Hands-on Lesson 14 of 14

AKS Interview Preparation

40+ real interview questions covering AKS fundamentals, architecture, networking, security, scaling, CI/CD, and troubleshooting — with production-grade answers that demonstrate deep understanding.

💡

How to Use This

Don't just memorize answers. For each question, try to answer it out loud before reading the answer. In real interviews, you'll need to explain concepts clearly and confidently. Focus on the "why" behind each answer, not just the "what".

🔰 Section 1 — AKS Fundamentals (Questions 1–10)

Q1: What is AKS and what does "managed" mean?

Answer: AKS is Azure Kubernetes Service — Azure's managed Kubernetes offering. "Managed" means Azure owns the control plane: the API server, etcd, scheduler, and controller manager. They're highly available, auto-patched, and you never see the VMs running them. You only manage the worker nodes (node pools) and your workloads. The control plane is free — you only pay for worker node VMs.

Q2: What's the difference between the control plane and the data plane in AKS?

Answer:

Component	Control Plane (Azure-managed)	Data Plane (You manage)
Contains	API server, etcd, scheduler, controller manager	Worker nodes, your pods, volumes, networking
Cost	Free (Standard/Premium tiers available for SLA)	You pay for VMs, disks, networking
Upgrades	Azure patches; you trigger K8s version upgrades	OS image upgrades (auto or manual)
Access	via kubectl / API — you never SSH into control plane	SSH possible (but discouraged), exec into pods

Q3: What is the MC_ resource group?

Answer: When you create an AKS cluster in a resource group like myRG, Azure creates a second resource group called MC_myRG_myCluster_eastus. This contains all the infrastructure resources — VMSS (node pools), load balancers, public IPs, NSGs, route tables, and the VNet (if Azure-managed). You should never manually modify resources in the MC_ group — AKS reconciles them automatically and your changes would be overwritten.

Q4: How does AKS differ from EKS and GKE?

Answer:

Cost: AKS control plane is free. EKS charges ~$73/month. GKE Autopilot is free; GKE Standard charges $73/month.
Identity: AKS has native Azure AD integration. EKS uses IAM. GKE uses Google Workspace.
Networking: AKS offers kubenet and Azure CNI. EKS has VPC CNI. GKE has native VPC.
Ease: GKE Autopilot is the easiest (fully managed nodes). AKS and EKS give more control but require more decisions.

Q5: What identity types does AKS use and why?

Answer: AKS uses Managed Identities (system-assigned or user-assigned) instead of service principals. The cluster identity (control plane) needs permissions to manage Azure resources (e.g., create load balancers, read from ACR).
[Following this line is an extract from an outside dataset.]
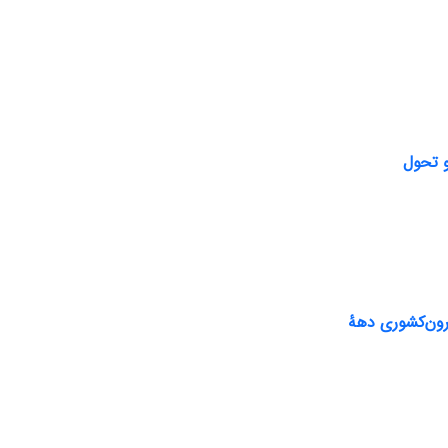
ون‌کشوری دههٔ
The kubelet identity is used by nodes to pull images from ACR. Using managed identities avoids credential rotation headaches — Azure handles the token lifecycle automatically.

Q6: Explain AKS pricing tiers (Free, Standard, Premium).

Answer:

Tier	SLA	Features	Cost
Free	No SLA	Basic features, good for dev/test	$0
Standard	99.95% (with AZ) / 99.9%	SLA, more API server capacity	~$73/month
Premium	99.95%+	Long-term support, advanced networking, AKS Automatic	~$146/month

In interviews, emphasize: "Free tier for dev/test, Standard for production where uptime matters, Premium for enterprise compliance and LTS."

Q7: What happens during an AKS upgrade?

Answer: AKS upgrades are rolling. First the control plane is upgraded (API server, etcd — this is seamless). Then nodes are upgraded one at a time: AKS cordons a node, drains pods (respecting PodDisruptionBudgets), upgrades the node OS and kubelet, then uncordons it. The max-surge setting controls how many extra nodes are created during upgrade to maintain capacity. Best practice: set max-surge=1 or 33% and always have PDBs on critical workloads.

Q8: What is the difference between system and user node pools?

Answer:

System pool: Runs critical system pods (CoreDNS, metrics-server, kube-proxy). Must exist. Requires at least 1 node. Has a CriticalAddonsOnly taint by default (when set to system mode).
User pool: Runs your application workloads. Can be scaled to 0. Can have different VM sizes, spot instances, and custom taints/labels.

Best practice: Separate system and user pools. System pool uses reliable VMs (Standard_D2s_v5). User pool can use cost-effective or specialized VMs (GPU, spot).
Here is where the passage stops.